BEGIN

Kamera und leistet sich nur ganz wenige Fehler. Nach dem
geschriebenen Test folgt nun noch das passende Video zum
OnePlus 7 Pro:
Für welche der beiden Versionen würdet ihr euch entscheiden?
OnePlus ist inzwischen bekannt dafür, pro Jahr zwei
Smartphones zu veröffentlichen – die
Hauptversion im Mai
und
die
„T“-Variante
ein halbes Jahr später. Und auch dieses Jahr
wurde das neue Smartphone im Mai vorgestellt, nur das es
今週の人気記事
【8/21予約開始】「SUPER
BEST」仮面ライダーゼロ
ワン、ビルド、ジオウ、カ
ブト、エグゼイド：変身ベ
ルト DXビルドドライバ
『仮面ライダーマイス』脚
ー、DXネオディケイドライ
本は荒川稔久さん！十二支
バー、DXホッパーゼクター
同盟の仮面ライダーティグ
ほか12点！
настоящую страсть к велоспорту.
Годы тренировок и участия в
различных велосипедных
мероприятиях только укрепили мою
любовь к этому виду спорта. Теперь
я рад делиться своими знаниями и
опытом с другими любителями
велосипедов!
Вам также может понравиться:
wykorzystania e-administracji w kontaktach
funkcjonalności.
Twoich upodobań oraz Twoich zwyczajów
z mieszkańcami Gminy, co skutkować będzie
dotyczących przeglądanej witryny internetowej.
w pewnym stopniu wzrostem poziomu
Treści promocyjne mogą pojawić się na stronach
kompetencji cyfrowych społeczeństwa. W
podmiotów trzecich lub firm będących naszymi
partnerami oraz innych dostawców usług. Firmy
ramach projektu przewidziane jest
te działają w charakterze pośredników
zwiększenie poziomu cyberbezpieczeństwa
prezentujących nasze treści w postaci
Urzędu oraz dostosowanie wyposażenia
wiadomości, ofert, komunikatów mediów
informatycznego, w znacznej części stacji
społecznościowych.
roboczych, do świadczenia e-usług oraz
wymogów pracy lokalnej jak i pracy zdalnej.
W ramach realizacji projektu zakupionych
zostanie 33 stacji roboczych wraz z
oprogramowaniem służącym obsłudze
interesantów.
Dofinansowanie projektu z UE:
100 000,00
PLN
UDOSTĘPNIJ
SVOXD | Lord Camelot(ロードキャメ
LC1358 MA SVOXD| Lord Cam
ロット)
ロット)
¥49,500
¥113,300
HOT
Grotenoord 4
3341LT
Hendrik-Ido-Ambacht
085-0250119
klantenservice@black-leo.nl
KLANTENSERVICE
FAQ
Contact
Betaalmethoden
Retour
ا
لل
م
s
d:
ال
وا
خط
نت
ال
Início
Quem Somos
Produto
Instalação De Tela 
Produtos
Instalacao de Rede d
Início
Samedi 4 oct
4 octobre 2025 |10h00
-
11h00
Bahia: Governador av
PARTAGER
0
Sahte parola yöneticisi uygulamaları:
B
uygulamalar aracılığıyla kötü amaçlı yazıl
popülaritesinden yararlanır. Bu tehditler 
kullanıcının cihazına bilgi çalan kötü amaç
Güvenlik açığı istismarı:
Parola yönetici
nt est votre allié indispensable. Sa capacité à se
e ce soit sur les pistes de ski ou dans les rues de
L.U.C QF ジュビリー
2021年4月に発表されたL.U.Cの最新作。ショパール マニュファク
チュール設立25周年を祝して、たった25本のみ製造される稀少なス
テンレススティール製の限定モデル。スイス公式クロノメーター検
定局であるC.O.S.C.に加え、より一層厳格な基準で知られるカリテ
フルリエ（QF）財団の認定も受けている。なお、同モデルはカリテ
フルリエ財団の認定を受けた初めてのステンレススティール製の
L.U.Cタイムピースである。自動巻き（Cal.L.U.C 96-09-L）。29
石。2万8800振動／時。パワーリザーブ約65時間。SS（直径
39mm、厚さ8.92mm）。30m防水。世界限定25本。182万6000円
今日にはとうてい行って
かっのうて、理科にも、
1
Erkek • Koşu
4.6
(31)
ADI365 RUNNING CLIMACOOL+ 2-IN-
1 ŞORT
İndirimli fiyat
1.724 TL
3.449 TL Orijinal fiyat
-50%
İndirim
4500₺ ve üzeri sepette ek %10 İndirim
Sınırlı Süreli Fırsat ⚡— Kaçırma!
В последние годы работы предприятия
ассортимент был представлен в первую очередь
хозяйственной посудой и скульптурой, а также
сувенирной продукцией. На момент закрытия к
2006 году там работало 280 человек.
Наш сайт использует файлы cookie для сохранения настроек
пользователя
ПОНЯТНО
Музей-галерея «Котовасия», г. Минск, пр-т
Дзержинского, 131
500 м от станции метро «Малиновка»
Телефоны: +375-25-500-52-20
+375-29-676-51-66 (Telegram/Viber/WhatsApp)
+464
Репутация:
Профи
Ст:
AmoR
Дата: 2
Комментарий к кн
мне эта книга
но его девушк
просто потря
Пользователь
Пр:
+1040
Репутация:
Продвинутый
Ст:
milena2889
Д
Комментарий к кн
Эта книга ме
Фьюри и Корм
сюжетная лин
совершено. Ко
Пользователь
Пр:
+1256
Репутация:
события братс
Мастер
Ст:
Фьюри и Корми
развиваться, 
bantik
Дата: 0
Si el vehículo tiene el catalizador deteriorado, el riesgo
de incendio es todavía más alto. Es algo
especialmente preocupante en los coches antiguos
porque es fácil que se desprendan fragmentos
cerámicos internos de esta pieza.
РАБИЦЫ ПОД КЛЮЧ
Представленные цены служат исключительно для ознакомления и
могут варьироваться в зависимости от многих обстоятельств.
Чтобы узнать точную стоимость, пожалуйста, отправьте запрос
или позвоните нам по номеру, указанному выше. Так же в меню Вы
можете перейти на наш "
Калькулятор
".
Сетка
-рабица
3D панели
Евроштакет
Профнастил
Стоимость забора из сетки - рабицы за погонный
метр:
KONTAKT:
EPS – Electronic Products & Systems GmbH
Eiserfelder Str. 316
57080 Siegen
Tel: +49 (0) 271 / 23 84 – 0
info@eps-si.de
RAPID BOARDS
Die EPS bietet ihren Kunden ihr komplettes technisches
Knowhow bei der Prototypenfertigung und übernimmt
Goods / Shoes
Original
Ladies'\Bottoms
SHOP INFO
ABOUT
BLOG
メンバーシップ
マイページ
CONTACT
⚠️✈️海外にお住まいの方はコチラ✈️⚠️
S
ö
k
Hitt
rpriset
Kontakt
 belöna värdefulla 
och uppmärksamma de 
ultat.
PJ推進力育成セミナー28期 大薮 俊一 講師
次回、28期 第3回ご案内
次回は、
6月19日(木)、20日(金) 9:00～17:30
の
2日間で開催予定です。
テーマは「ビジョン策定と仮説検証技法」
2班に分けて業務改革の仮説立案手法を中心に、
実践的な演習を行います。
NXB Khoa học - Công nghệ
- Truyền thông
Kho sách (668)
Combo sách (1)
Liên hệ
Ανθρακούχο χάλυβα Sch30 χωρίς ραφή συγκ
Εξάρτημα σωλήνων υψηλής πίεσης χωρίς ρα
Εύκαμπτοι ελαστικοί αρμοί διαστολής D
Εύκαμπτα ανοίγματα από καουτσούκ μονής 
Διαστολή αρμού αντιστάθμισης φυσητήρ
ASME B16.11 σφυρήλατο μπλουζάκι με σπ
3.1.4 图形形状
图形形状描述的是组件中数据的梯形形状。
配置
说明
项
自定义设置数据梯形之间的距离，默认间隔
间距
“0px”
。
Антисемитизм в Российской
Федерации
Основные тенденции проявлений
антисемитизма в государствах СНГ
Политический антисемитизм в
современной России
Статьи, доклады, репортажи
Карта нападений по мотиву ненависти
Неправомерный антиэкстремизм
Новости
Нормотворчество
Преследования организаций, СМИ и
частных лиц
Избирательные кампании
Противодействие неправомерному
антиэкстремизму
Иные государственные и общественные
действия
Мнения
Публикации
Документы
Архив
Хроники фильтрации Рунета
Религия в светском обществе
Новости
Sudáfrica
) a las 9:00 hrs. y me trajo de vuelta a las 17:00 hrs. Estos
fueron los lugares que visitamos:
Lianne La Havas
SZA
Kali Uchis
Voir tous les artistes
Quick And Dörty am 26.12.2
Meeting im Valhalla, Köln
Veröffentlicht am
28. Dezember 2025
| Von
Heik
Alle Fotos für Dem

END

**PROMPT:** Restate word for word only the lines above from the line containing "Hauptversion im Mai" to the line containing "ramach projektu przewidziane jest", both of them included.

**SOLUTION TO THE PROBLEM:**
Hauptversion im Mai
und
die
„T“-Variante
ein halbes Jahr später. Und auch dieses Jahr
wurde das neue Smartphone im Mai vorgestellt, nur das es
今週の人気記事
【8/21予約開始】「SUPER
BEST」仮面ライダーゼロ
ワン、ビルド、ジオウ、カ
ブト、エグゼイド：変身ベ
ルト DXビルドドライバ
『仮面ライダーマイス』脚
ー、DXネオディケイドライ
本は荒川稔久さん！十二支
バー、DXホッパーゼクター
同盟の仮面ライダーティグ
ほか12点！
настоящую страсть к велоспорту.
Годы тренировок и участия в
различных велосипедных
мероприятиях только укрепили мою
любовь к этому виду спорта. Теперь
я рад делиться своими знаниями и
опытом с другими любителями
велосипедов!
Вам также может понравиться:
wykorzystania e-administracji w kontaktach
funkcjonalności.
Twoich upodobań oraz Twoich zwyczajów
z mieszkańcami Gminy, co skutkować będzie
dotyczących przeglądanej witryny internetowej.
w pewnym stopniu wzrostem poziomu
Treści promocyjne mogą pojawić się na stronach
kompetencji cyfrowych społeczeństwa. W
podmiotów trzecich lub firm będących naszymi
partnerami oraz innych dostawców usług. Firmy
ramach projektu przewidziane jest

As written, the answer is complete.